* WHAT TO WORK ON
What's needed is the listing below, repeated word for word with no pictures.
<<<<
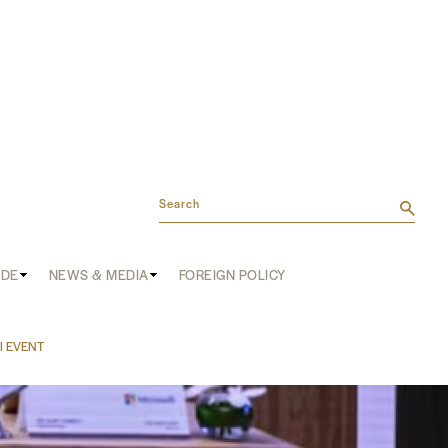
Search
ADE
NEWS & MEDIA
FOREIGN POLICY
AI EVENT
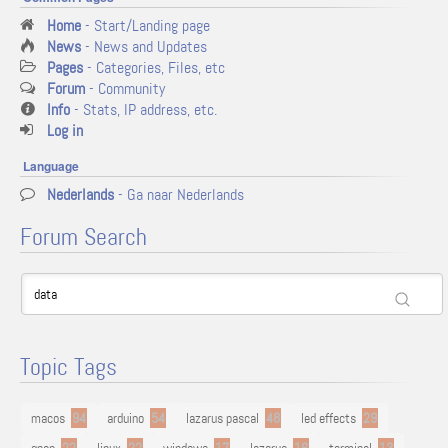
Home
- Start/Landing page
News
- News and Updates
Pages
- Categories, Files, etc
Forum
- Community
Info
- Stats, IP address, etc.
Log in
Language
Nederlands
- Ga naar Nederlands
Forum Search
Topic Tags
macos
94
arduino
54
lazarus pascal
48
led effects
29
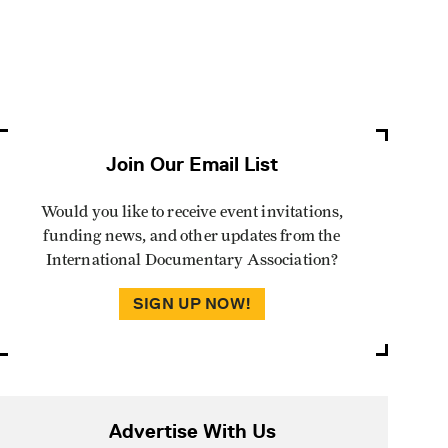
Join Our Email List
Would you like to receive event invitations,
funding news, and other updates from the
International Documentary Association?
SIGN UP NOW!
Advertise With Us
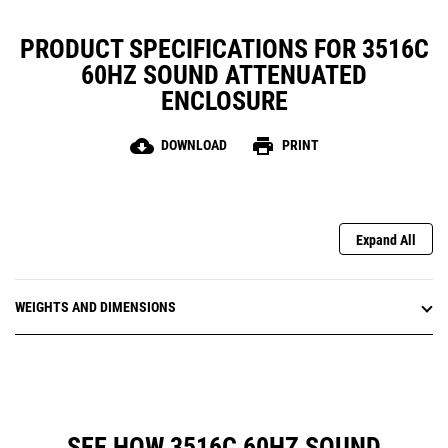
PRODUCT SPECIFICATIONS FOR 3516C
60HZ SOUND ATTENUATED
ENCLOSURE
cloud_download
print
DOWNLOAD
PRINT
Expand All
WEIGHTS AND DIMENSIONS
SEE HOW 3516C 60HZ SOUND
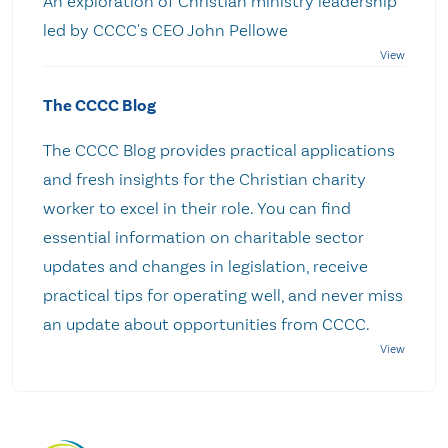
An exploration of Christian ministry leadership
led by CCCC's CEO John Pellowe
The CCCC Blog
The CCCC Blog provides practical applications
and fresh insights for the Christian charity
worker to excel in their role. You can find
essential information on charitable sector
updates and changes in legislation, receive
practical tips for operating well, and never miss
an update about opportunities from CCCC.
>>>>
* WRITTEN RESPONSE
Search
ADE
NEWS & MEDIA
FOREIGN POLICY
AI EVENT
Home
- Start/Landing page
News
- News and Updates
Pages
- Categories, Files, etc
Forum
- Community
Info
- Stats, IP address, etc.
Log in
Language
Nederlands
- Ga naar Nederlands
Forum Search
Topic Tags
macos
94
arduino
54
lazarus pascal
48
led effects
29
Join Our Email List
Would you like to receive event invitations,
funding news, and other updates from the
International Documentary Association?
SIGN UP NOW!
Advertise With Us
PRODUCT SPECIFICATIONS FOR 3516C
60HZ SOUND ATTENUATED
ENCLOSURE
cloud_download
print
DOWNLOAD
PRINT
Expand All
WEIGHTS AND DIMENSIONS
SEE HOW 3516C 60HZ SOUND
An exploration of Christian ministry leadership
led by CCCC's CEO John Pellowe
The CCCC Blog
The CCCC Blog provides practical applications
and fresh insights for the Christian charity
worker to excel in their role. You can find
essential information on charitable sector
updates and changes in legislation, receive
practical tips for operating well, and never miss
an update about opportunities from CCCC.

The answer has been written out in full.